__WHAT THE TASK REQUIRES__
How many lines of the data hold the word "each"? State the number and nothing else.

__RECORDS FOR PROCESSING__
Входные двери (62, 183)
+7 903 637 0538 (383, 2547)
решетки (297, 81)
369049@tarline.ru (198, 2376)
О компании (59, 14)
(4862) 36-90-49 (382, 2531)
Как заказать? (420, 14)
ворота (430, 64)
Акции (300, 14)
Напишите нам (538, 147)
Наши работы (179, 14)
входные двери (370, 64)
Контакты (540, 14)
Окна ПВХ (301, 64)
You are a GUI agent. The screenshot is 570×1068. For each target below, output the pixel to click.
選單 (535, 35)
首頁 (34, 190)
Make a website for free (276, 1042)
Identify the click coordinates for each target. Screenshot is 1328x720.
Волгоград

---

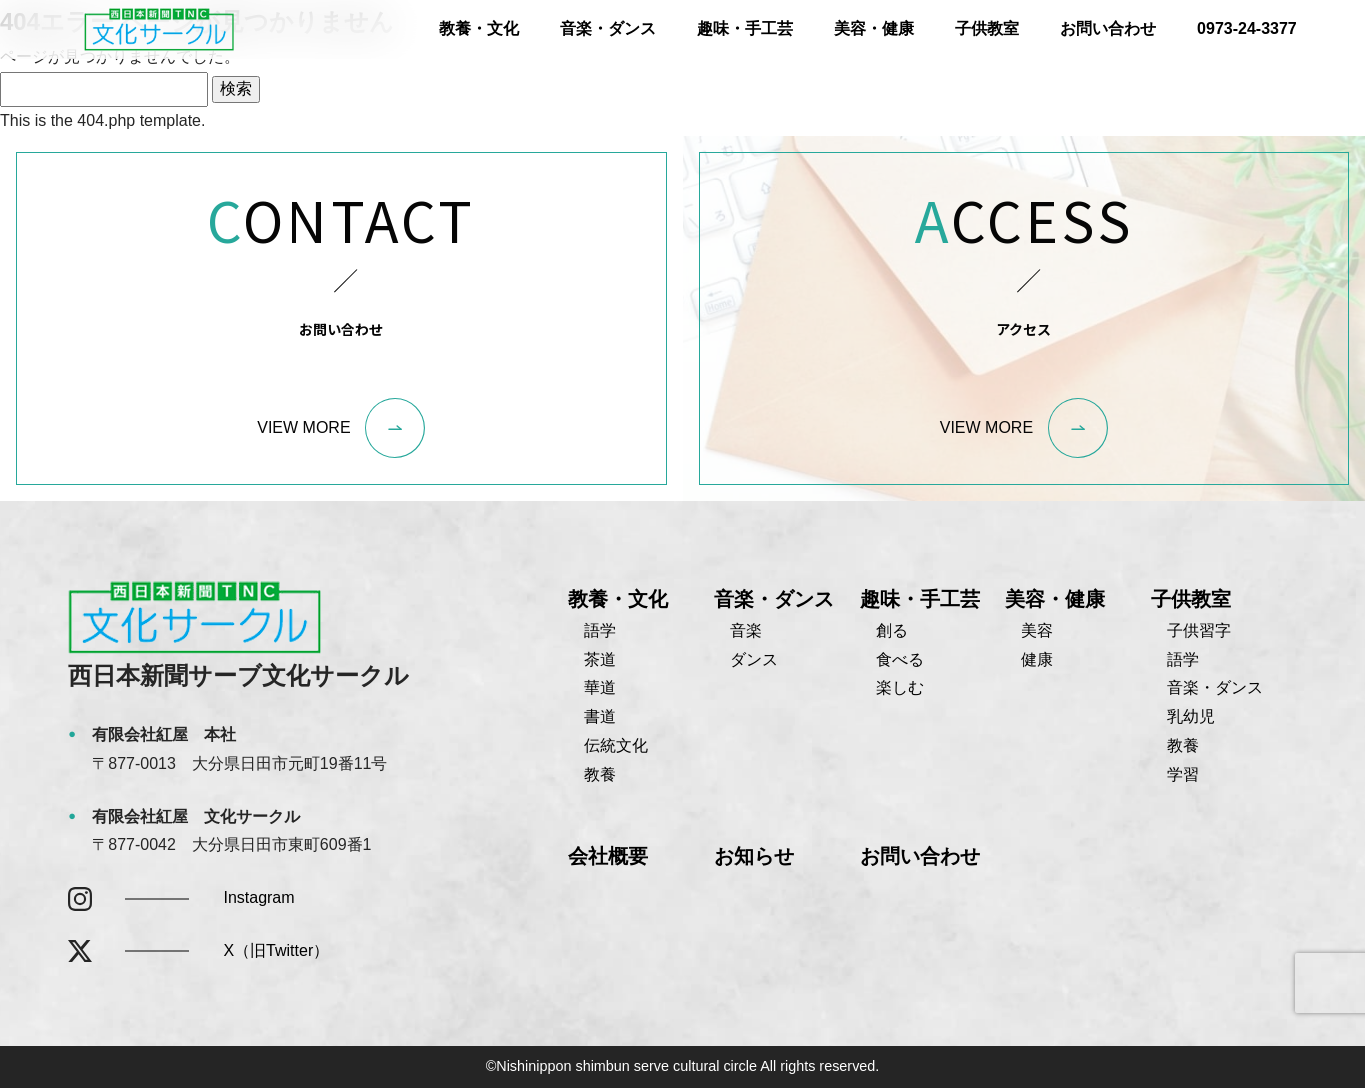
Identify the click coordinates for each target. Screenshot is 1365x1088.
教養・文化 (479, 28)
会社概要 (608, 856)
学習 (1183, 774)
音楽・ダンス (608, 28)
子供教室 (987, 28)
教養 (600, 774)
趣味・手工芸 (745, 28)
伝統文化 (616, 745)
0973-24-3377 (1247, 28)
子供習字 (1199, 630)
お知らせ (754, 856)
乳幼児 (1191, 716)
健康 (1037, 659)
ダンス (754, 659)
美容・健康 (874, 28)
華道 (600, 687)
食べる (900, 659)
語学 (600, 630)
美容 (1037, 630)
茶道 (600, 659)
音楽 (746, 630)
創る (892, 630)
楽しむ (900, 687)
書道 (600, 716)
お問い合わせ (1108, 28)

__RESPONSE TO THE EXERCISE__
3